[Opening Supplied data section]

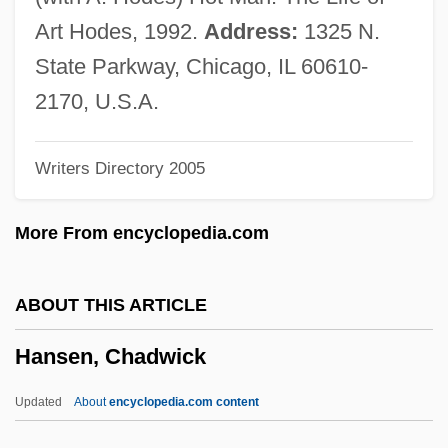
Hansel, C(harles) E(dward) M(ark)
Art Hodes, 1992.
Address:
1325 N.
(1917-)
State Parkway, Chicago, IL 60610-
Hänsel Und Gretel
2170, U.S.A.
Hansel And Gretel
Writers Directory 2005
Hänsel
Hanse, Everard, Bl.
More From encyclopedia.com
Hanse Towns
Hanscombe, Gillian E(ve)
ABOUT THIS ARTICLE
Hanscom, Adelaide (1876–1932)
Hansen, Chadwick
Hänsch, Theodor Wolfgang
Hansberry, William Leo 1894–1965
Updated
About
encyclopedia.com content
Hansberry, Lorraine: Title Commentary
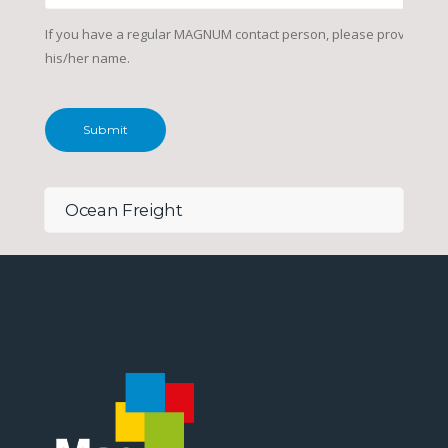
If you have a regular MAGNUM contact person, please provide
his/her name.
Ocean Freight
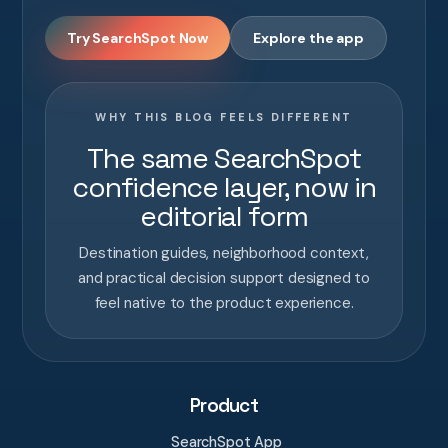
Try SearchSpot Now
Explore the app
WHY THIS BLOG FEELS DIFFERENT
The same SearchSpot
confidence layer, now in
editorial form
Destination guides, neighborhood context,
and practical decision support designed to
feel native to the product experience.
Product
SearchSpot App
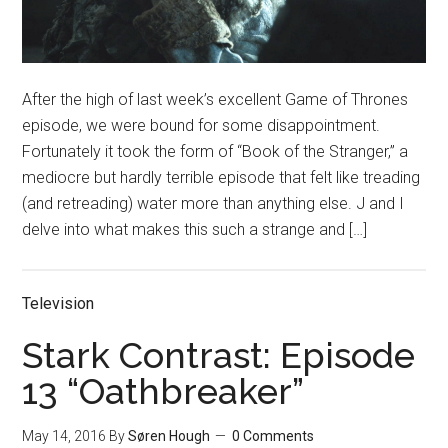
After the high of last week’s excellent Game of Thrones
episode, we were bound for some disappointment.
Fortunately it took the form of “Book of the Stranger,” a
mediocre but hardly terrible episode that felt like treading
(and retreading) water more than anything else. J and I
delve into what makes this such a strange and […]
Television
Stark Contrast: Episode
13 “Oathbreaker”
May 14, 2016
By
Søren Hough
0 Comments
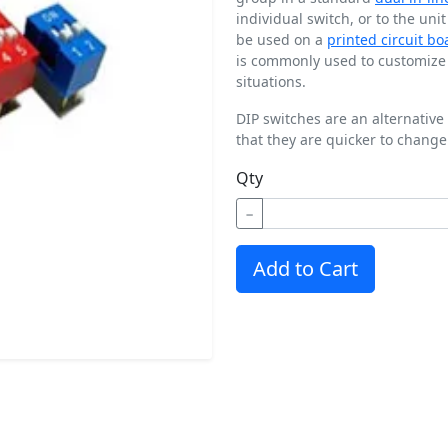
individual switch, or to the uni
be used on a
printed circuit bo
is commonly used to customize t
situations.
DIP switches are an alternative
that they are quicker to change
Qty
−
Add to Cart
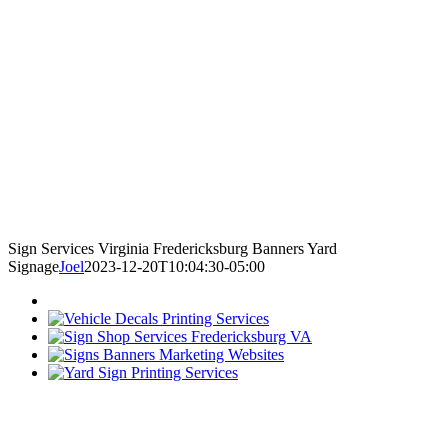
Sign Services Virginia Fredericksburg Banners Yard
Signage
Joel
2023-12-20T10:04:30-05:00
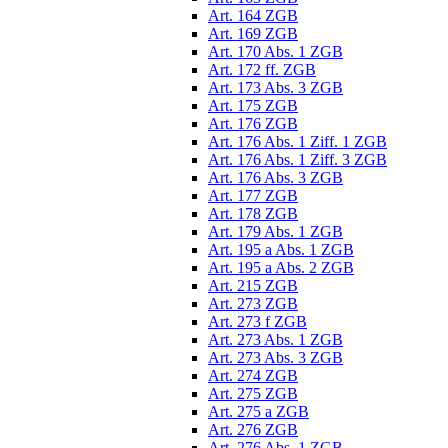
Art. 164 ZGB
Art. 169 ZGB
Art. 170 Abs. 1 ZGB
Art. 172 ff. ZGB
Art. 173 Abs. 3 ZGB
Art. 175 ZGB
Art. 176 ZGB
Art. 176 Abs. 1 Ziff. 1 ZGB
Art. 176 Abs. 1 Ziff. 3 ZGB
Art. 176 Abs. 3 ZGB
Art. 177 ZGB
Art. 178 ZGB
Art. 179 Abs. 1 ZGB
Art. 195 a Abs. 1 ZGB
Art. 195 a Abs. 2 ZGB
Art. 215 ZGB
Art. 273 ZGB
Art. 273 f ZGB
Art. 273 Abs. 1 ZGB
Art. 273 Abs. 3 ZGB
Art. 274 ZGB
Art. 275 ZGB
Art. 275 a ZGB
Art. 276 ZGB
Art. 276 Abs. 1 ZGB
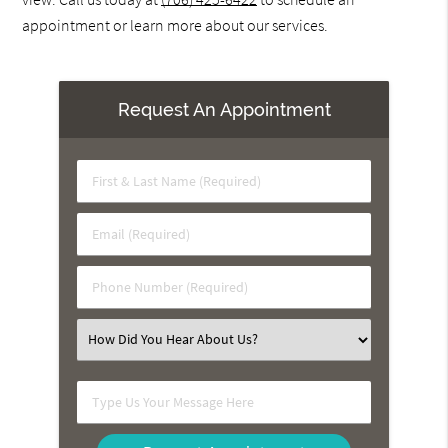
appointment or learn more about our services.
Request An Appointment
First
&
Last
Email
Name
(Required)
(Required)
Phone
Number
(Required)
Select
an
Option
Type
Us
Your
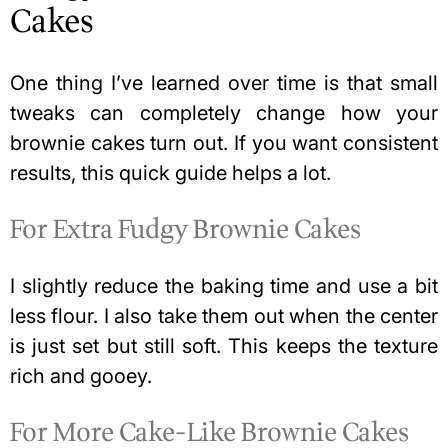
Cakes
One thing I’ve learned over time is that small
tweaks can completely change how your
brownie cakes turn out. If you want consistent
results, this quick guide helps a lot.
For Extra Fudgy Brownie Cakes
I slightly reduce the baking time and use a bit
less flour. I also take them out when the center
is just set but still soft. This keeps the texture
rich and gooey.
For More Cake-Like Brownie Cakes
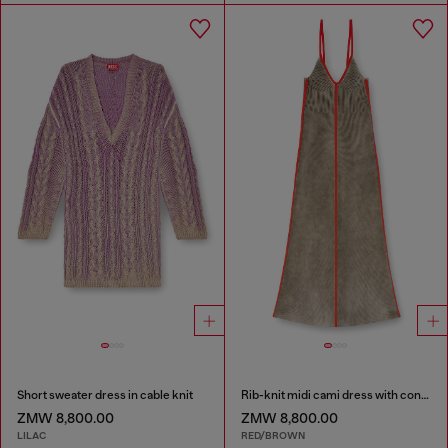
Short sweater dress in cable knit
Rib-knit midi cami dress with contrast bands
ZMW 8,800.00
ZMW 8,800.00
LILAC
RED/BROWN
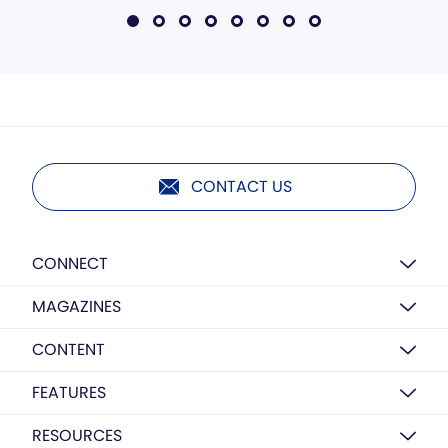
CONTACT US
CONNECT
MAGAZINES
CONTENT
FEATURES
RESOURCES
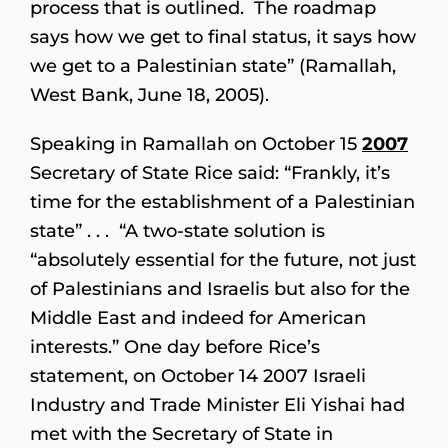
process that is outlined. The roadmap
says how we get to final status, it says how
we get to a Palestinian state” (Ramallah,
West Bank, June 18, 2005).
Speaking in Ramallah on October 15
2007
Secretary of State Rice said: “Frankly, it’s
time for the establishment of a Palestinian
state” . . . “A two-state solution is
“absolutely essential for the future, not just
of Palestinians and Israelis but also for the
Middle East and indeed for American
interests.” One day before Rice’s
statement, on October 14 2007 Israeli
Industry and Trade Minister Eli Yishai had
met with the Secretary of State in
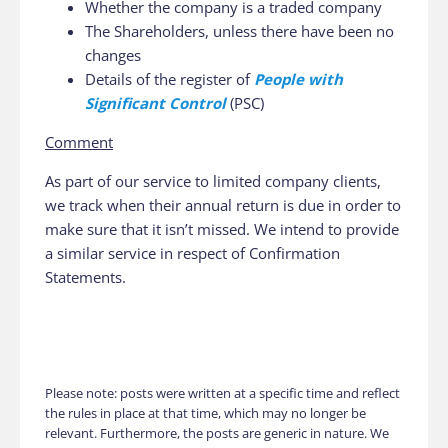
Whether the company is a traded company
The Shareholders, unless there have been no
changes
Details of the register of
People with
Significant Control
(PSC)
Comment
As part of our service to limited company clients,
we track when their annual return is due in order to
make sure that it isn’t missed. We intend to provide
a similar service in respect of Confirmation
Statements.
Please note: posts were written at a specific time and reflect
the rules in place at that time, which may no longer be
relevant. Furthermore, the posts are generic in nature. We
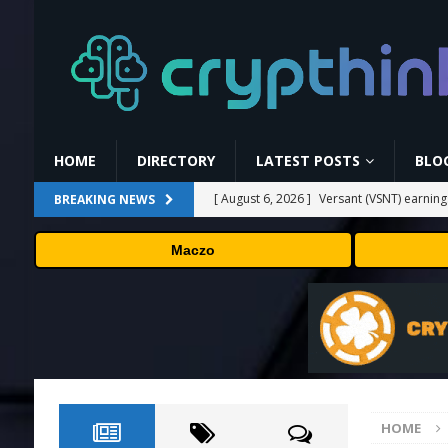
HOME
DIRECTORY
LATEST POSTS
BLO
[ August 6, 2026 ]
Versant (VSNT) earnin
BREAKING NEWS
[ August 6, 2026 ]
How Bitcoin Mining Act
Maczo
[ August 6, 2026 ]
ORBS) Reports Total Ho
Industries, More Than 16,000 ETH and Ne
[ August 6, 2026 ]
ORBS) Reports Total Ho
Industries, More Than 16,000 ETH and Ne
[ August 6, 2026 ]
Fox won’t renegotiate 
HOME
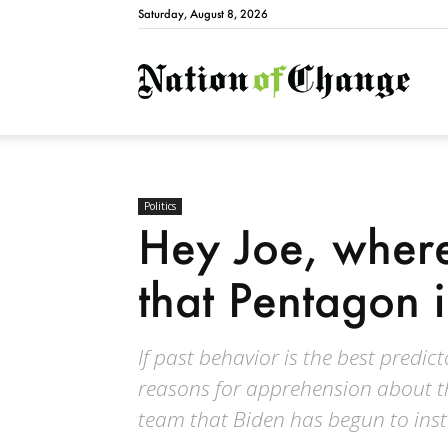
Saturday, August 8, 2026
Natio
Politics
Hey Joe, where
that Pentagon 
If past behavior is the best predic
reasons for apprehension about the
team that Biden has begun to insta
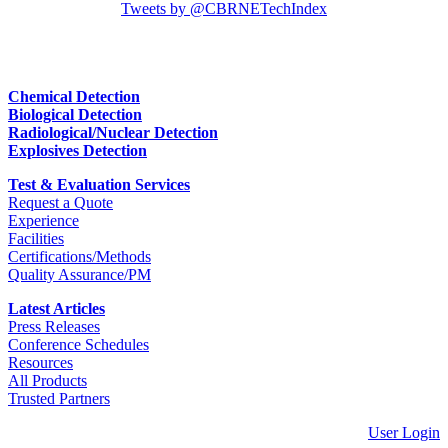
Tweets by @CBRNETechIndex
Chemical Detection
Biological Detection
Radiological/Nuclear Detection
Explosives Detection
Test & Evaluation Services
Request a Quote
Experience
Facilities
Certifications/Methods
Quality Assurance/PM
Latest Articles
Press Releases
Conference Schedules
Resources
All Products
Trusted Partners
User Login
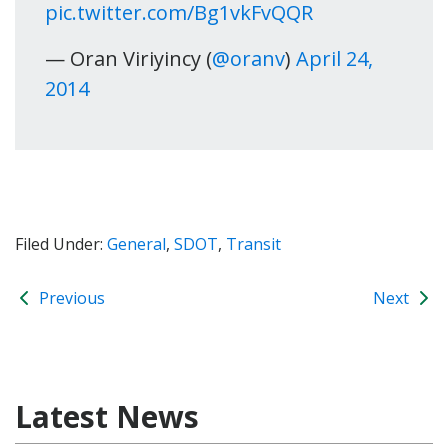
pic.twitter.com/Bg1vkFvQQR
— Oran Viriyincy (
@oranv
)
April 24,
2014
Filed Under:
General
,
SDOT
,
Transit
Previous
Next
Latest News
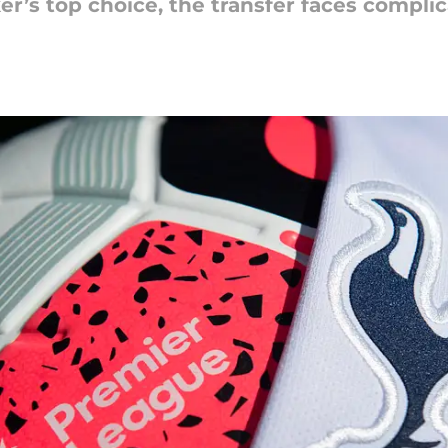
er’s top choice, the transfer faces compli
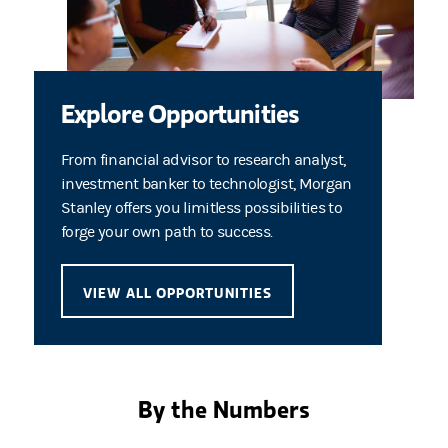
Explore Opportunities
From financial advisor to research analyst,
investment banker to technologist, Morgan
Stanley offers you limitless possibilities to
forge your own path to success.
VIEW ALL OPPORTUNITIES
By the Numbers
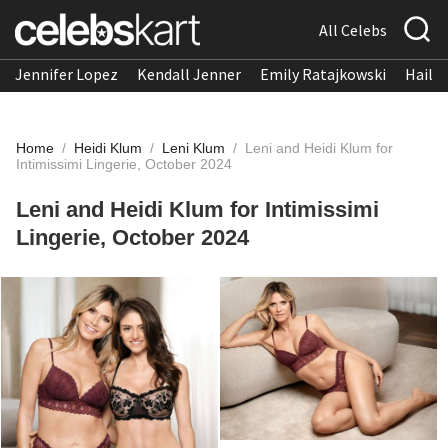
All Celebs
Jennifer Lopez
Kendall Jenner
Emily Ratajkowski
Hailee
Home
/
Heidi Klum
/
Leni Klum
/
Leni and Heidi Klum for
Intimissimi Lingerie, October 2024
Leni and Heidi Klum for Intimissimi
Lingerie, October 2024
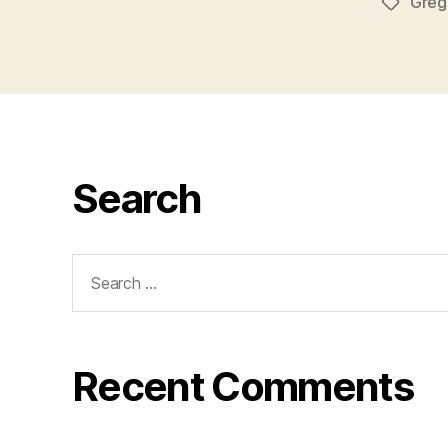
Greg
Tags
Search
Search
for:
Recent Comments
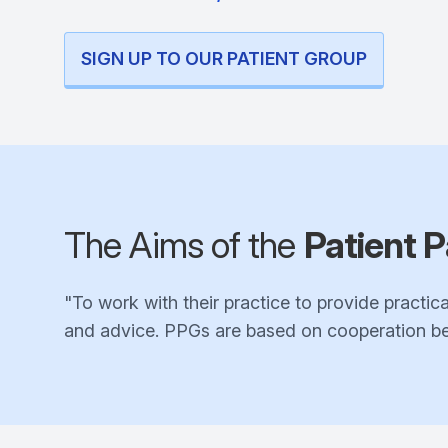
SIGN UP TO OUR PATIENT GROUP
The Aims of the
Patient P
"To work with their practice to provide practica
and advice. PPGs are based on cooperation bet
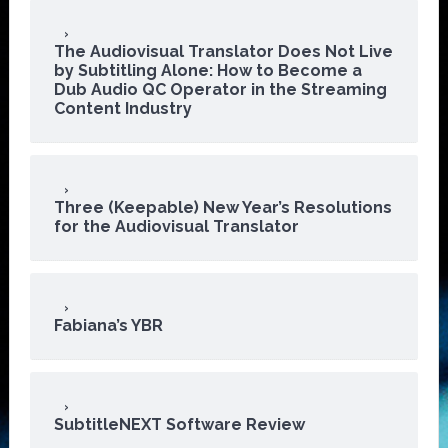
The Audiovisual Translator Does Not Live
by Subtitling Alone: How to Become a
Dub Audio QC Operator in the Streaming
Content Industry
Three (Keepable) New Year’s Resolutions
for the Audiovisual Translator
Fabiana’s YBR
SubtitleNEXT Software Review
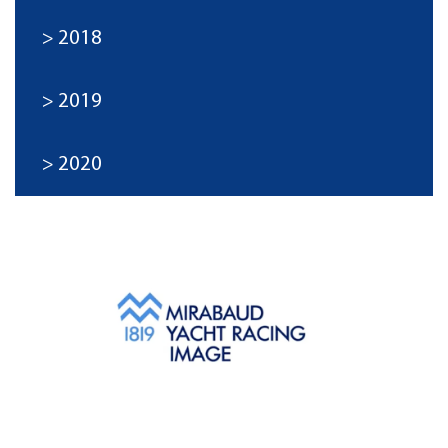
2018
2019
2020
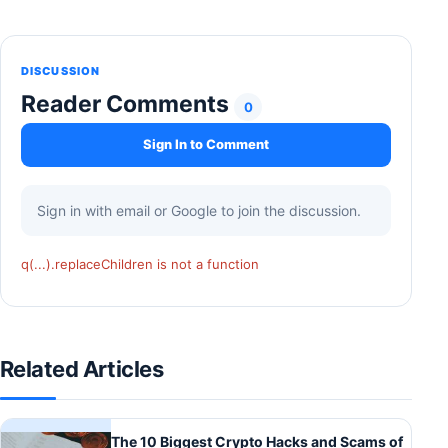
DISCUSSION
Reader Comments
0
Sign In to Comment
Sign in with email or Google to join the discussion.
q(...).replaceChildren is not a function
Related Articles
The 10 Biggest Crypto Hacks and Scams of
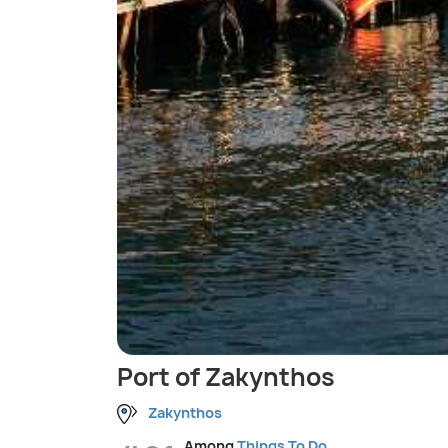
Port of Zakynthos
Zakynthos
Among
Things To Do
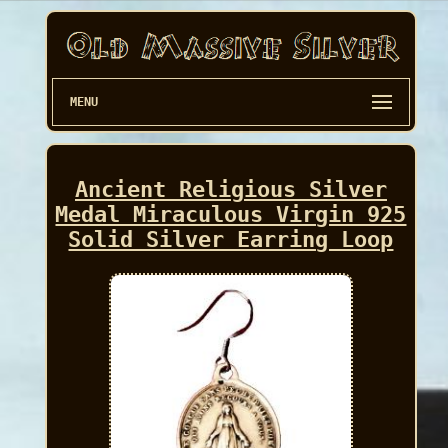
MENU
Ancient Religious Silver
Medal Miraculous Virgin 925
Solid Silver Earring Loop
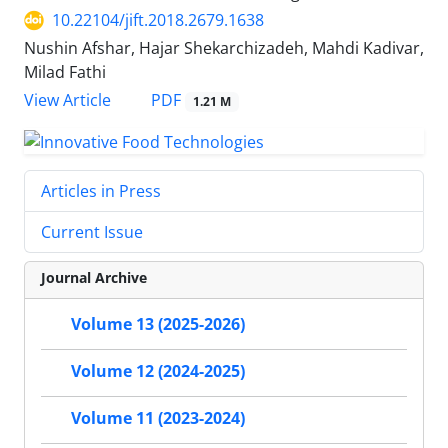
10.22104/jift.2018.2679.1638
Nushin Afshar, Hajar Shekarchizadeh, Mahdi Kadivar,
Milad Fathi
PDF
View Article
1.21 M
Articles in Press
Current Issue
Journal Archive
Volume 13 (2025-2026)
Volume 12 (2024-2025)
Volume 11 (2023-2024)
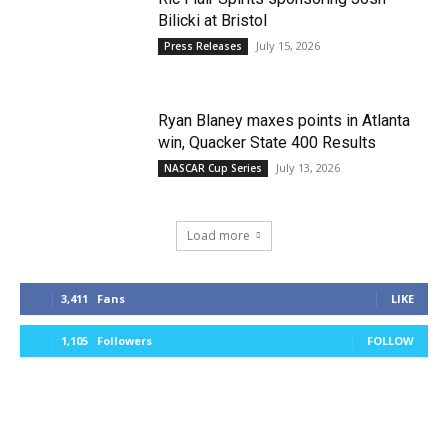
Bilicki at Bristol
July 15, 2026
Press Releases
Ryan Blaney maxes points in Atlanta
win, Quacker State 400 Results
July 13, 2026
NASCAR Cup Series
Load more
3,411
Fans
LIKE
1,105
Followers
FOLLOW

[Closing Supplied data section]

Aim of the task: Count up the lines in the preceding data that include the word "just"; respond with the number only.

Solved problem: 2